Stéphane Lair et ses collègues scientifiques se veulent toutefois prudents, soulignant qu’il faut poursuivre les travaux de recherche pour mieux comprendre l’ampleur du problème.

« Ça ne semble pas être une cause de mortalité importante, mais il est possible qu’on détecte seulement la pointe de l’iceberg. On peut manquer des cas, parce qu’il est difficile de mettre le parasite en évidence », souligne celui qui a participé à plusieurs nécropsies de bélugas depuis trente ans. Pour le moment, il mentionne « entre six et huit cas de mortalité documentés » associés à la toxoplasmose.

Le chat suspect

 

Chose certaine, le parasite ne peut provenir que des selles des chats domestiques, qui sont très nombreux, notamment au Québec. On en compterait actuellement plus de deux millions dans la province.

Le parasite de la toxoplasmose se retrouve dans le système digestif du chat, lorsque celui-ci y est exposé, notamment en mangeant des rongeurs. Le parasite se retrouve donc dans sa litière, dont certains types sont conçus pour être jetables à la toilette. Sans oublier les chats qui font leurs besoins à l’extérieur.

Mortalité en 2018

Les données provisoires compilées par le Groupe de recherche et d’éducation sur les mammifères marins indiquent que douze carcasses de bélugas ont été retrouvées jusqu’à présent en 2018. De ce nombre, on compte cinq femelles adultes et cinq nouveau-nés.

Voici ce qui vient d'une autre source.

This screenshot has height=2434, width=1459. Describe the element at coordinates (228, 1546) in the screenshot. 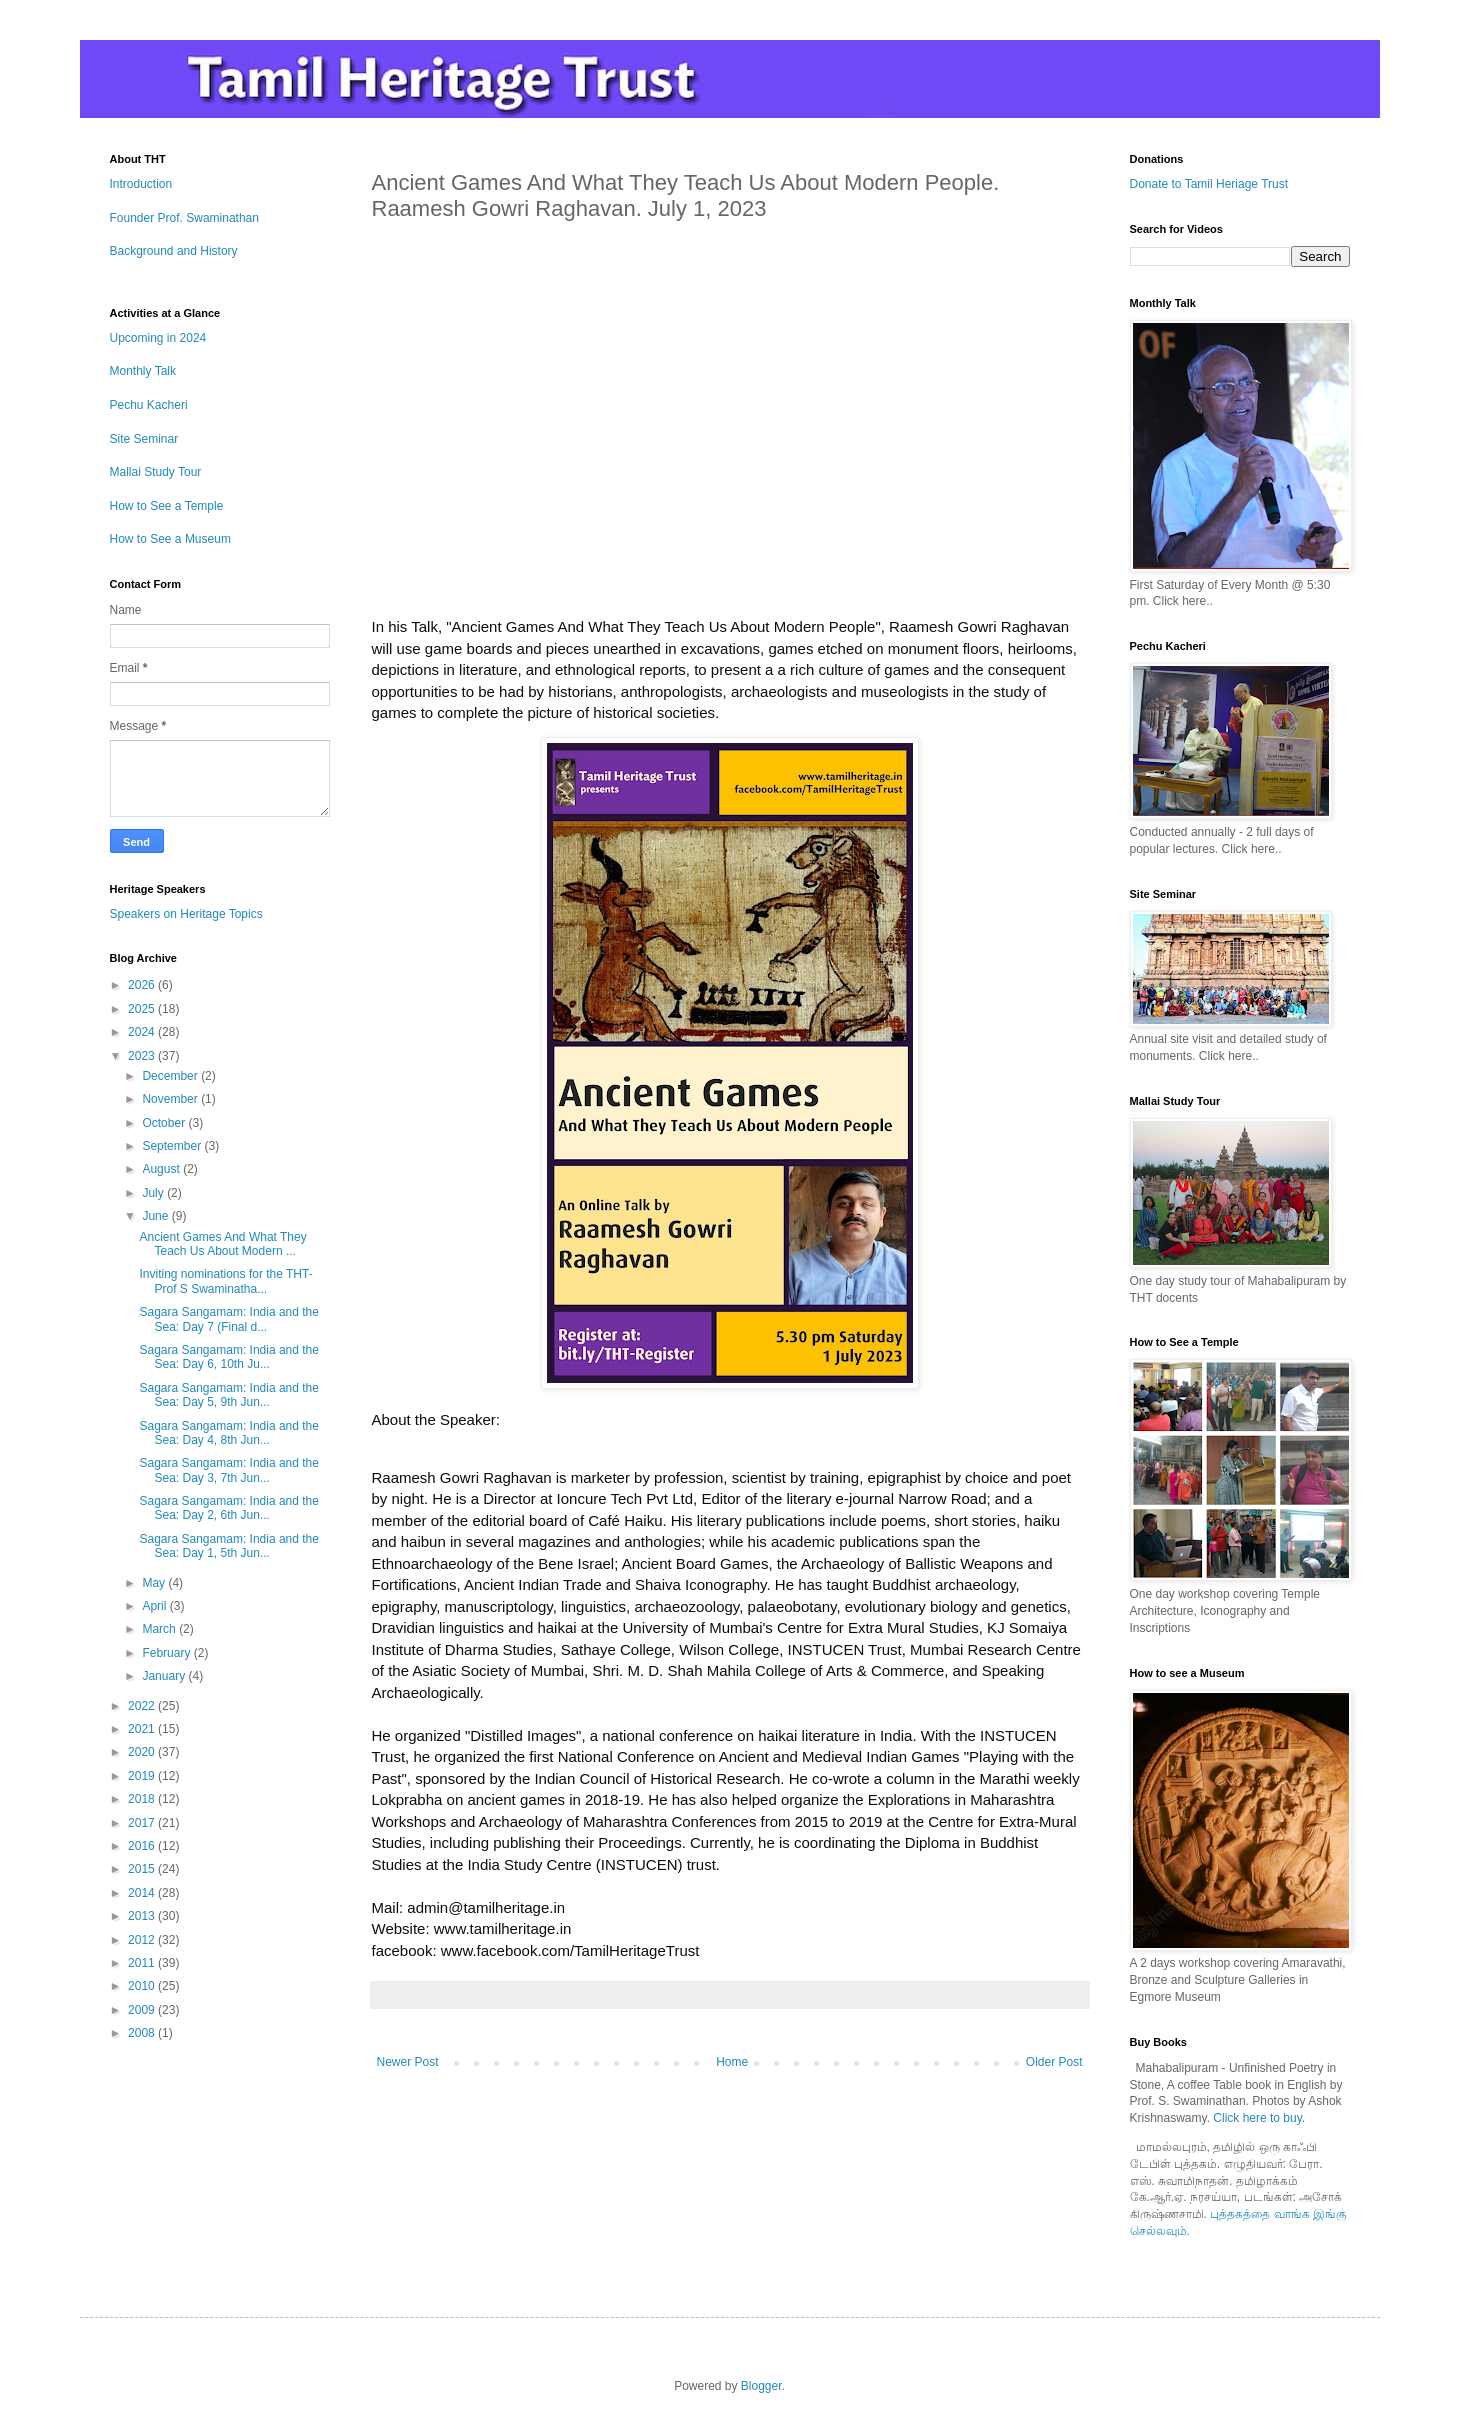

I see `Sagara Sangamam: India and the Sea: Day 1, 5th Jun...` at that location.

Le parasite Toxoplasma gondii, qui est « extrêmement résistant », fait ainsi son chemin jusqu’au Saint-Laurent, et notamment dans l’habitat du béluga. Le problème, c’est que cette espèce de cétacé ne serait pas naturellement apte à faire face à ce parasite, explique Stéphane Lair.

« Ce n’est pas normal de retrouver ce parasite à de tels niveaux dans l’environnement du béluga. Il faut se rappeler que le chat est une espèce introduite en Amérique. Il s’agit donc, en quelque sorte, d’un parasite exotique. »

Le chat gardé à l’intérieur

Dans ce contexte, le fait de garder son chat à l’intérieur pourrait contribuer à réduire le problème, selon le Dr Lair.

« Ce qui est problématique, c’est l’accès des chats aux rongeurs. S’ils vont à l’extérieur, ils risquent d’être infectés, et ensuite d’infecter le béluga si les matières fécales finissent dans le fleuve. Les chats gardés à l’intérieur n’ont jamais accès à des rongeurs. Ils ne sont donc pas infectés et ne représentent pas un risque. En plus, ils vivent plus longtemps. »

Les scientifiques se demandent par ailleurs comment les cétacés se retrouvent infectés. Pour le savoir, le Dr Lair estime qu’il faudrait pour cela analyser les organismes marins qui composent la diète des bélugas.

Les chercheurs concluent néanmoins à l’importance de réduire à la source la présence de ce parasite. Une avenue d’autant plus prioritaire que les bélugas sont déjà soumis à « une variété de menaces » qui met en péril la survie de l’espèce, dont il subsiste moins de 900 individus dans le Saint-Laurent.